- [WHAT THE TASK REQUIRES]: Give back the whole listing exactly as written, leaving out each picture.

- [GIVEN INFORMATION]:
== == ==
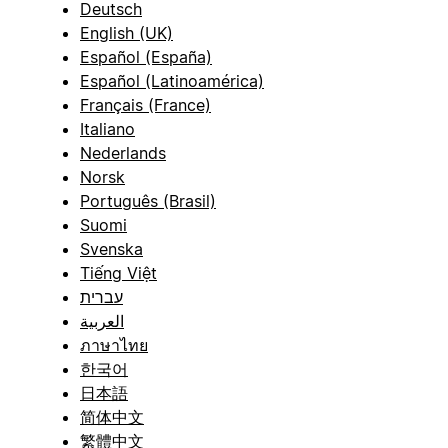
Deutsch
English (UK)
Español (España)
Español (Latinoamérica)
Français (France)
Italiano
Nederlands
Norsk
Português (Brasil)
Suomi
Svenska
Tiếng Việt
עברית
العربية
ภาษาไทย
한국어
日本語
简体中文
繁體中文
== == ==
- [EXPECTED ANSWER]:
Deutsch
English (UK)
Español (España)
Español (Latinoamérica)
Français (France)
Italiano
Nederlands
Norsk
Português (Brasil)
Suomi
Svenska
Tiếng Việt
עברית
العربية
ภาษาไทย
한국어
日本語
简体中文
繁體中文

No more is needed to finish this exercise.